Within the entries below, please retype exactly the lines starting with the line that has "Content strategies that consistently" and going on through the line that has "Black-and-white film developed", but not the pictures.

Available data:
——

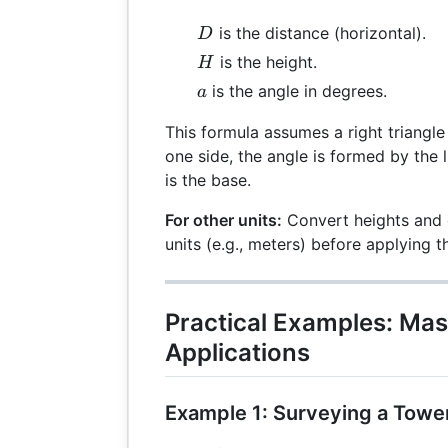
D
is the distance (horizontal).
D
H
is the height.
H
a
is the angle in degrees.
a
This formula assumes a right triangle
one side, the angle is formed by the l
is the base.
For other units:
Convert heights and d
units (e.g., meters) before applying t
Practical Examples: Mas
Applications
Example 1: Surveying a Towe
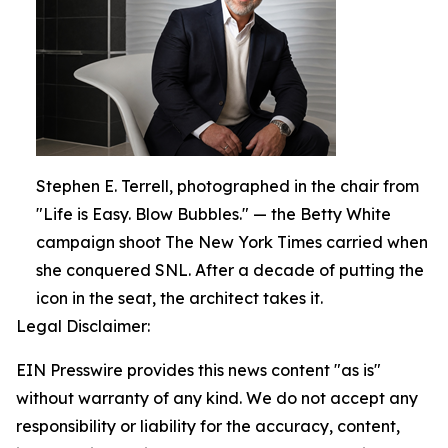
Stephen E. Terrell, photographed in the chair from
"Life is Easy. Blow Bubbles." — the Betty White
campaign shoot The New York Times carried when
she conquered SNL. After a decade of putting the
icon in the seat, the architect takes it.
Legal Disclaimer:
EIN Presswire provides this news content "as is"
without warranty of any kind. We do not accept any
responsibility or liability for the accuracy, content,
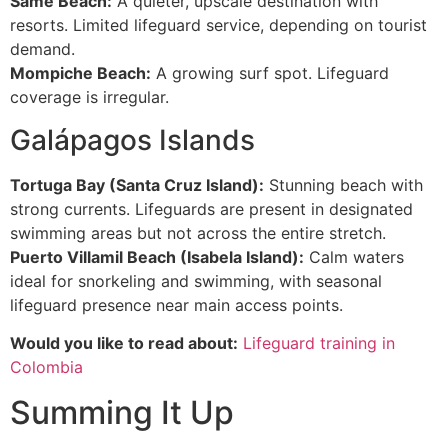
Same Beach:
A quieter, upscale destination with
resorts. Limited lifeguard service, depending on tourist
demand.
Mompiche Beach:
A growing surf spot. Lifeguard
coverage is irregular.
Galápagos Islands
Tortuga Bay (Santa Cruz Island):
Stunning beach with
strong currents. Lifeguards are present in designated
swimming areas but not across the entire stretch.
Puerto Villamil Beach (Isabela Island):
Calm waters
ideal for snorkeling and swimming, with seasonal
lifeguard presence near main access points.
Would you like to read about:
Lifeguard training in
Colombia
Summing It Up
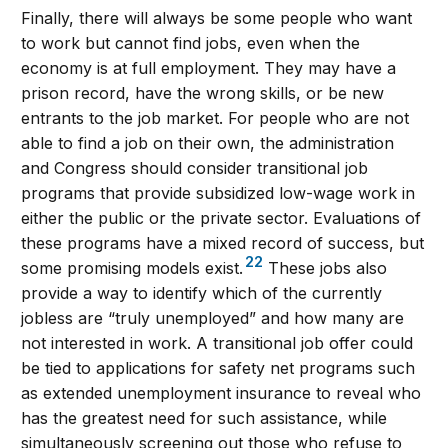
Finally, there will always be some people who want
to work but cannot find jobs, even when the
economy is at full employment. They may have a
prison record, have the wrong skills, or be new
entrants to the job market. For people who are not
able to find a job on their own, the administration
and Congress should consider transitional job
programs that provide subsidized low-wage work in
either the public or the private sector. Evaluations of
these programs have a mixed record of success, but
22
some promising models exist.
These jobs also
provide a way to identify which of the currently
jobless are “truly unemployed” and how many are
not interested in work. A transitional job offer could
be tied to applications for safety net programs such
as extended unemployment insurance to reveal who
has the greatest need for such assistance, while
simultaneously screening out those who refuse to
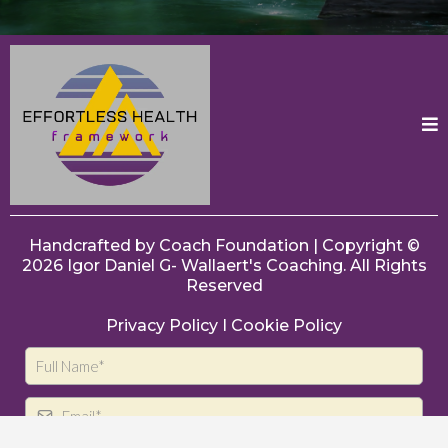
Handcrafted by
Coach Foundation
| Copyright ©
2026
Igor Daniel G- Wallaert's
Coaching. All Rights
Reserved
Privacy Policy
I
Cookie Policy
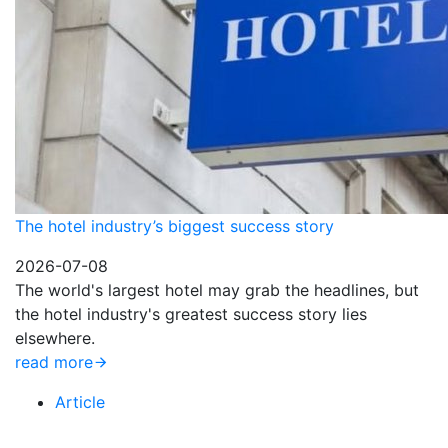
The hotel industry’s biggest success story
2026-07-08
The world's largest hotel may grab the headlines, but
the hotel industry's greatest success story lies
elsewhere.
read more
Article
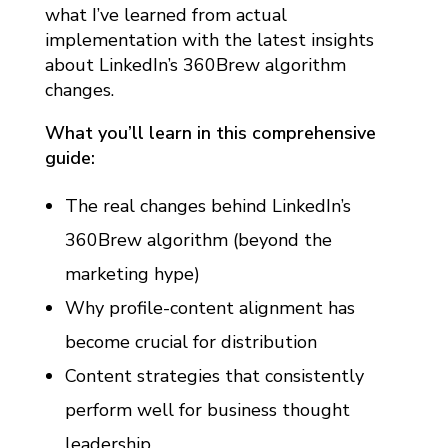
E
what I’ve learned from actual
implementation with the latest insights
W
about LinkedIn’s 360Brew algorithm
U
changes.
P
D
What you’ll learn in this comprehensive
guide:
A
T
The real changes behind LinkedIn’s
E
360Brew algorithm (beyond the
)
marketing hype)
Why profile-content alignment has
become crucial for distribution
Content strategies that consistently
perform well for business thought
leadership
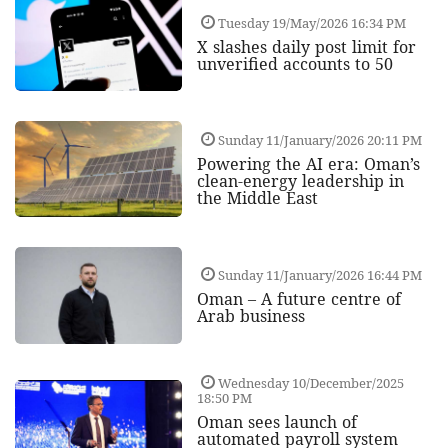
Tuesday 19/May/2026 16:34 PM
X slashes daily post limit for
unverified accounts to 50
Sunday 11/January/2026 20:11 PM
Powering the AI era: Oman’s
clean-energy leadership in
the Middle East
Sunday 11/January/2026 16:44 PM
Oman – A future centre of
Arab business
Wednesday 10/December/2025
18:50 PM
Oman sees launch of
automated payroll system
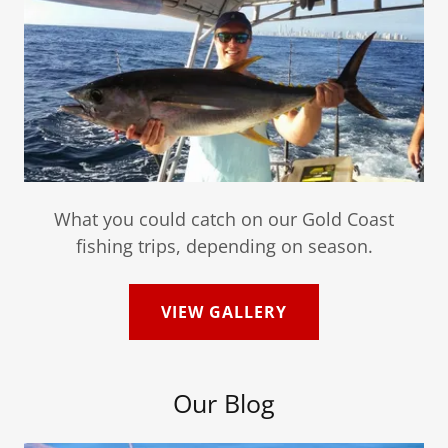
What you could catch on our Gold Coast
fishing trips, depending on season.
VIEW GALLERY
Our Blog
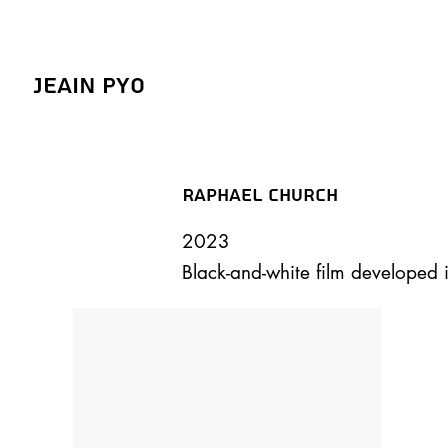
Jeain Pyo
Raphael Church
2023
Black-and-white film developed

——

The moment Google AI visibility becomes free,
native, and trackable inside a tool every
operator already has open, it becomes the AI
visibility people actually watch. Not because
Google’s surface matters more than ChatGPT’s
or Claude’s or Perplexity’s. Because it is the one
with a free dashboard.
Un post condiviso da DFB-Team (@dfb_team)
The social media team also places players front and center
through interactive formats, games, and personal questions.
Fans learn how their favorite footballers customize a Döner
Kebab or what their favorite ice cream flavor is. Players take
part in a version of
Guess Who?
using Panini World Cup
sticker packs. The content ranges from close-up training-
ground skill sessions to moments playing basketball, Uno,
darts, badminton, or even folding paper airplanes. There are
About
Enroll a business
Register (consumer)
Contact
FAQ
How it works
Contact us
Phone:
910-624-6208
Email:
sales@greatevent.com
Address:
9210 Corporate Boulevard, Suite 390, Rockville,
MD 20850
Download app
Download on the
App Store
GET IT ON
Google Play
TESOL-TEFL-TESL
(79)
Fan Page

——

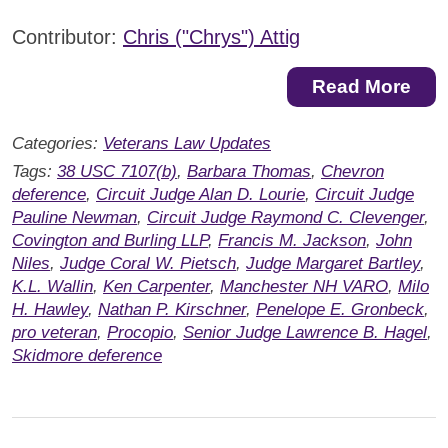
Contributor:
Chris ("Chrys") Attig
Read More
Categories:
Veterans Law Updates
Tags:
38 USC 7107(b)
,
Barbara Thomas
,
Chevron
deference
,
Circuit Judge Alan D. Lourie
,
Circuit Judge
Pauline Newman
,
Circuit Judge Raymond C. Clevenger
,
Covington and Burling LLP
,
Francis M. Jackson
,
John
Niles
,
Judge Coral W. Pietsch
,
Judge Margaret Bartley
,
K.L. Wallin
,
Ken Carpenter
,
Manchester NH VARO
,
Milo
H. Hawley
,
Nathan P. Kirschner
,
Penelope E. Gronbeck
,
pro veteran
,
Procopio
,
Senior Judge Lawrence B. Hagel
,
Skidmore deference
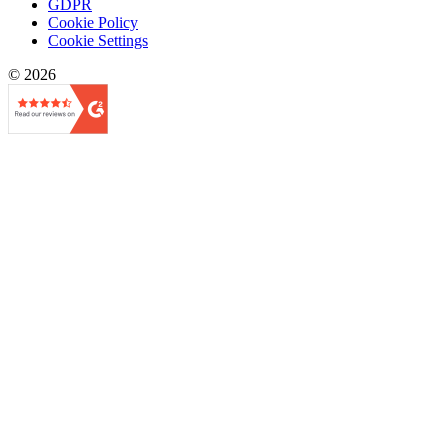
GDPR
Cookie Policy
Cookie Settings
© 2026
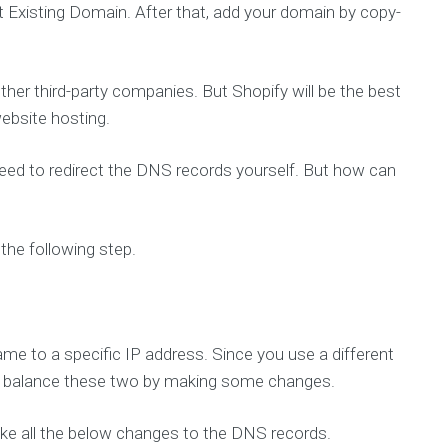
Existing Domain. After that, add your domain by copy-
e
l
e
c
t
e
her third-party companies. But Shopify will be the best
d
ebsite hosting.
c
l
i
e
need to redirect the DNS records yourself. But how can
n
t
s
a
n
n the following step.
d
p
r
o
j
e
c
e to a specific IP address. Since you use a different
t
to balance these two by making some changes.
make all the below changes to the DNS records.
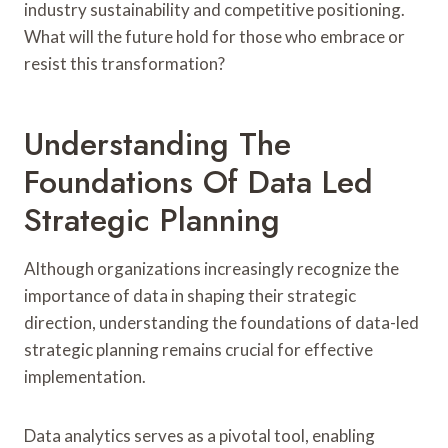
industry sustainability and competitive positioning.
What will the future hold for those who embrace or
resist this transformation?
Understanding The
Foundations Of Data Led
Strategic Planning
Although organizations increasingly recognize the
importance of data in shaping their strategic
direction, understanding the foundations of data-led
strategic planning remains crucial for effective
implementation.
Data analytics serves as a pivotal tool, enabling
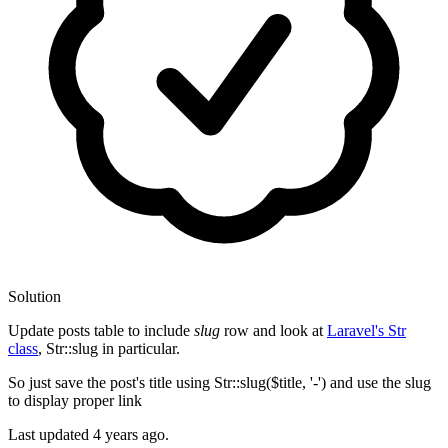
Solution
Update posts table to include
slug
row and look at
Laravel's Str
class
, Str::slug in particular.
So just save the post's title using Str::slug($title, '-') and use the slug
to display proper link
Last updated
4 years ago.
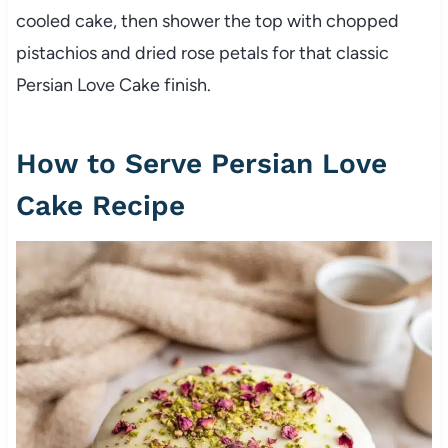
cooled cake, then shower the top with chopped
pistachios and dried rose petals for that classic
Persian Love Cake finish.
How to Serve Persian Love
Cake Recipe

——

Solution to the problem:
Content strategies that consistently
perform well for business thought
leadership
Tuesday 19/May/2026 16:34 PM
X slashes daily post limit for
unverified accounts to 50
Sunday 11/January/2026 20:11 PM
Powering the AI era: Oman’s
clean-energy leadership in
the Middle East
Sunday 11/January/2026 16:44 PM
Oman – A future centre of
Arab business
Wednesday 10/December/2025
18:50 PM
Oman sees launch of
automated payroll system
What you could catch on our Gold Coast
fishing trips, depending on season.
VIEW GALLERY
Our Blog
Jeain Pyo
Raphael Church
2023
Black-and-white film developed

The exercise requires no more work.